その中に気になる記述がありました。『警察は女性に避難や転職を勧めていたが、被害者が不利益を被るのは筋違いである』という記述です。全くその通りです。ストーカー対策の目的は単にストカー被害をなくすことではありません。被害者の人権と生活を守ることが大前提としてあり、その上で被害防止を考えるのです。もし、ストーカーから被害者の身を守ればいいだけならば、簡単です。被害者を刑務所に収容して、独房に入れればよいのです。でもそれを良しとする人はいないでしょう。
私はこの記述から、学校におけるいじめ対策を連想してしまいました。同じような事例が珍しくなかったからです。いじめの被害者が転校していく、加害者はそれまでと同じ学校、学級、部活でが仲間と楽しく学校生活を送るという例は枚挙に暇がありませんでした。
また、多数派(加害側)に阿った教員が、被害者に対し「○○さんも変わらなくちゃ。そうすればみんなも受け入れてくれるよ」などと暴言を吐いて、さらに傷つけてしまうといった事例も目にしてきました。この暴言を吐いた教員は、自分は良いことをしたと思い込んでいたのですから、開いた口がふさがりません。

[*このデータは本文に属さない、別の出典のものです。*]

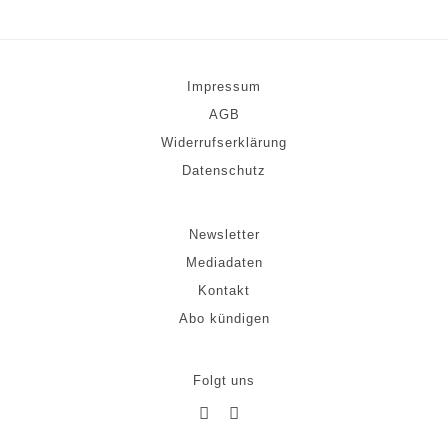
Impressum
AGB
Widerrufserklärung
Datenschutz
Newsletter
Mediadaten
Kontakt
Abo kündigen
Folgt uns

いじめ対策は、被害者の人権と生活が守られることを前提に考えなければなりません。分かりやすく言えば、被害者が何を望んでいるのかを把握し、それを実現する方向で考えるということです。被害者が、今の学級や部活に所属し続けることを希望するのであれば、それは尊重されなければなりません。加害者に謝罪と二度といじめはしないという誓いをさせた上で引き続き同じ学級や部活に所属することを望むのであれば、その方向で最大限の努力をしなければなりません。
そして、努力を尽くした結果、加害者のいじめを根絶させることが難しいと判断したならば、そのことを被害者に説明し納得を得た上で、加害者を転級させるなり、退部させるなりといった別の措置をとることが認められると考えるべきなのです。間違ったいじめ対応がなくなることを強く願います。
なお、当たり前の話ですが、いくら被害者が望んだからといって、不当に加害者の権利を侵害するような対応は認められません。例えば、加害者を丸坊主にして全校生徒の前で土下座させて謝罪させろ、というような。